Rose

 

            Rose est une consultante que le praticien connaît et accompagne de puis de nombreuses années à travers les ennuis de santé et les moments difficiles de sa vie.

 

            Lumbagos et sciatiques, bouffées de chaleur de la ménopause, troubles digestifs avec brûlures d’estomac et flatulence, anxiétés face au vieillissement, crises de vertiges, épisodes infectieux, fatigue, cystite, difficultés relationnelles au travail, suites d’accident de la circulation, soucis de santé pour son fils, sa mère, décès de proches…

 

            Plus récemment, chute avec fracture de la mâchoire, cancer du sein et ses traitements souvent difficiles à supporter. Accompagnement en HG et en PMI des traitements de chimiothérapie, d’hormonothérapie, des cicatrices, des douleurs intercostales, de l’insuffisance rénale…

 

            1ière   consultation :

            Rose a maintenant 77 ans. C’est une personne fragile, très sensible.

            Mais un mois plus tôt, en janvier, chute dans un escalier sur l’épaule gauche. Il n’y a pas eu de perte de connaissance. Rose n’arrive pas à lever le bras : épaule gauche gelée.

            Le praticien observe l’ensemble du corps de Rose et parle aussi  avec elle sur son état émotionnel.

            Rose se met en position assise au bord de la table, le praticien se met en contact avec les trous sacrés ? Quand Rose se penche en avant, le sacrum monte à droite : blocage de la sacro-iliaque droite. Le praticien se place derrière Rose qui reste assise sur la table et l’inclinant légèrement sur le côté, mobilise la sacro-iliaque en douceur pour qu’elle retrouve sa fonction. Maintenant quand Rose se penche en avant, les deux trous sacrés se meuvent symétriquement.

            Puis le praticien demande à Rose de s’allonger sur le dos. Il observe que son corps a tendance à s’incliner à gauche, que l’épaule gauche est plus antérieure… Il propose un coussin sous les genoux de Rose et sous sa tête pour qu’elle soit plus confortable.

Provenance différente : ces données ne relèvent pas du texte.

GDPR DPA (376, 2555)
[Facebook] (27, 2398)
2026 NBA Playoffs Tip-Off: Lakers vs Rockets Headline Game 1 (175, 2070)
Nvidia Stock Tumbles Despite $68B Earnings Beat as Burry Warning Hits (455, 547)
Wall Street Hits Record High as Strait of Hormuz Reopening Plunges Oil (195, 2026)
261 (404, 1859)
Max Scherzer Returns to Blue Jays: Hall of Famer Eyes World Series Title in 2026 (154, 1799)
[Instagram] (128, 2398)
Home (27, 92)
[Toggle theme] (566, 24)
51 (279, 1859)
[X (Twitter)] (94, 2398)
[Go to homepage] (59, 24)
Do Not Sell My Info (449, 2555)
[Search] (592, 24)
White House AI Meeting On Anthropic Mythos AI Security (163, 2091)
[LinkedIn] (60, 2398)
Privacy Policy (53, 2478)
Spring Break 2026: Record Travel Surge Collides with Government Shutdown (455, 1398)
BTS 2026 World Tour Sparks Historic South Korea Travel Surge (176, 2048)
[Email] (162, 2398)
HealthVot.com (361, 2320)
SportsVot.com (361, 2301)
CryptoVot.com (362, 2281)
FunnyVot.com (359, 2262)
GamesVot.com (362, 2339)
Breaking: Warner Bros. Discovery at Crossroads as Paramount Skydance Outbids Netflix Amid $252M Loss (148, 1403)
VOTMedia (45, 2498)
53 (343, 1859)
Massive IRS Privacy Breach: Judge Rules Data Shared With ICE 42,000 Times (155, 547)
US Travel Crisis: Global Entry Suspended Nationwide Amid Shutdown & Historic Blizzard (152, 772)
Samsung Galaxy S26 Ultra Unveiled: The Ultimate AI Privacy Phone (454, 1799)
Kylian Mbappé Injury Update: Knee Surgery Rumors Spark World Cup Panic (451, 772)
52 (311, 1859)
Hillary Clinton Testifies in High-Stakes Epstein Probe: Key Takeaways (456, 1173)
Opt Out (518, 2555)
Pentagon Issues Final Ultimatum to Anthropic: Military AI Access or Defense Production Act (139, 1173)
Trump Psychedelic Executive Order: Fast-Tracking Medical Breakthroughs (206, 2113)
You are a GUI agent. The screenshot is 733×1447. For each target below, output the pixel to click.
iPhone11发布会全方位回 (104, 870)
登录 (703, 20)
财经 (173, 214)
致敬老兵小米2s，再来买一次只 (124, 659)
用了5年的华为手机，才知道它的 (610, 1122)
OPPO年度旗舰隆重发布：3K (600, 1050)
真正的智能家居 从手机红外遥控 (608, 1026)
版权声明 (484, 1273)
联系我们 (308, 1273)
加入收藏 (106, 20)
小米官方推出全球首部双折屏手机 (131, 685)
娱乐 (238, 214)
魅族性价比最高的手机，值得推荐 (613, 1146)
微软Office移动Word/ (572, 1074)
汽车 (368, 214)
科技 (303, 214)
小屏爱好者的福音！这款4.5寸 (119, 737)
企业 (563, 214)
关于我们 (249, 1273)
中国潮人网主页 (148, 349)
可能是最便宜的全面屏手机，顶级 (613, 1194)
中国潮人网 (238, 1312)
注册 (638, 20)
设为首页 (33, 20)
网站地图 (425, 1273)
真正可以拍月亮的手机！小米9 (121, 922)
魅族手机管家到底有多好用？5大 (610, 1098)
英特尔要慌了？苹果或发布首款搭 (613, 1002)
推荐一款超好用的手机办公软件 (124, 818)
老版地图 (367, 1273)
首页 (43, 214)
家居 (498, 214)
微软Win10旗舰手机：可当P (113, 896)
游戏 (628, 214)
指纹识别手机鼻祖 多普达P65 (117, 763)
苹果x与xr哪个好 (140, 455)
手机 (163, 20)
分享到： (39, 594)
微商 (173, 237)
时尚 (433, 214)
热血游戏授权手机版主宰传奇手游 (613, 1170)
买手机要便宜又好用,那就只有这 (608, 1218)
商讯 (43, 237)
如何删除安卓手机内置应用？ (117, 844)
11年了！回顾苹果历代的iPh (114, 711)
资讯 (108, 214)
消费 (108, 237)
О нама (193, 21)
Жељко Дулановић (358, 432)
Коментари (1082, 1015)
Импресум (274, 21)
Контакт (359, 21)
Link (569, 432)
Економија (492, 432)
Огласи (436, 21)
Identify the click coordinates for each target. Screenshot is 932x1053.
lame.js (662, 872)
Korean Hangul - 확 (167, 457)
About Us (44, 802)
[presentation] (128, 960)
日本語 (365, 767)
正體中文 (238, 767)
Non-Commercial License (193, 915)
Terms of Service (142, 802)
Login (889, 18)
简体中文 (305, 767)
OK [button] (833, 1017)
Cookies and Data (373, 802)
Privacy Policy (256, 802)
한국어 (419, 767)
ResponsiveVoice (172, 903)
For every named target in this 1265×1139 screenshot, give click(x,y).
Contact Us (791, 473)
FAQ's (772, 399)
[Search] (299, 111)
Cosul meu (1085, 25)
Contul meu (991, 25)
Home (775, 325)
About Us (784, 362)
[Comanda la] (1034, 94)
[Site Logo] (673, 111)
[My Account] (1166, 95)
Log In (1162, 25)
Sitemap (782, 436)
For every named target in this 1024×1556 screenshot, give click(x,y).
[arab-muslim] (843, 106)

            Le praticien commence le travail PMI en douceur sur les côtes (en particulier les dernières côtes) et le thorax pour permettre à Rose de se tenir plus droite et confortable en position debout. Puis il contacte le cou. Là aussi c’est surtout un travail d’écoute pour permettre au cou d’être moins douloureux, d’être un peu plus mobile.

            Puis le praticien contacte les différentes positions de l’épaule, tout en restant dans la zone de confort pour Rose.

 

            2ième consultation :

            Un mois plus tard, l’épaule est moins douloureuse (effet du traitement sur les côtes ?), mais elle ne peut toujours pas lever son bras. Elle ne souffre pas la nuit quand elle est dans une bonne position. 

            Elle parle de sa difficulté à accepter de vieillir, de devenir dépendante.

            La recherche au TRM fait remonter cette peur de la dépendance à son premier jour de vie. Le travail en HG se fera avec « la dépendance de l’équipe médicale le 1ier jour de vie ». 

            Le travail en PMI se poursuit sur le thorax et les côtes, le la base du crâne et l’épaule gauche.

 

            3ième consultation :      

            A la consultation suivante, un mois plus tard, l’épaule est toujours « gelée ». Elle a des soucis pour son mari et se sent triste.

            Au TRM, la recherche de la cause de la tristesse ramène à sa mère et à son impression qu’elle l’a abandonnée le 1ier jour de vie. 

            Le travail en PMI continue sur le cou, les premières côtes le thorax surtout du côté gauche, et le travail de l’épaule gelée qui est plus facile à cette 3ième séance. Le praticien travail aussi en PMI au niveau de ses pieds.

 

            4ième consultation :      

Trois mois plus tard, Rose apprend au praticien que son épaule a été beaucoup mieux, qu’elle pouvait la bouger quasi normalement, mais que suite à la mammographie de contrôle pour son cancer du sein, la douleur a repris, ainsi que les crises de vertiges, insuffisamment traitées par le tanganil®. 

            Cette fois la recherche au TRM va se faire à partir de la tendance aux chutes et du goût de poivre dans la bouche.

            En HG, « papa ne m’a pas défendue » (tendance aux chutes d’origine émotionnelles, en lien avec le père le 1ier jour de vie),

            Et : « papa m’a disputée injustement » (goût de poivre dans la bouche, origine émotionnelle, âge de 6 ans). 

            Travail en PMI sur la globalité, le thorax, le cou, l’épaule.

 

            Trois mois plus tard, la douleur de l’épaule n’est pas réapparue, mais il y a toujours quelques vertiges, des angoisses avec peur de l’avenir, la sensation de poivre dans la bouche…

            Le travail d’accompagnement va se poursuivre en fonction des réactions, des besoins de Rose.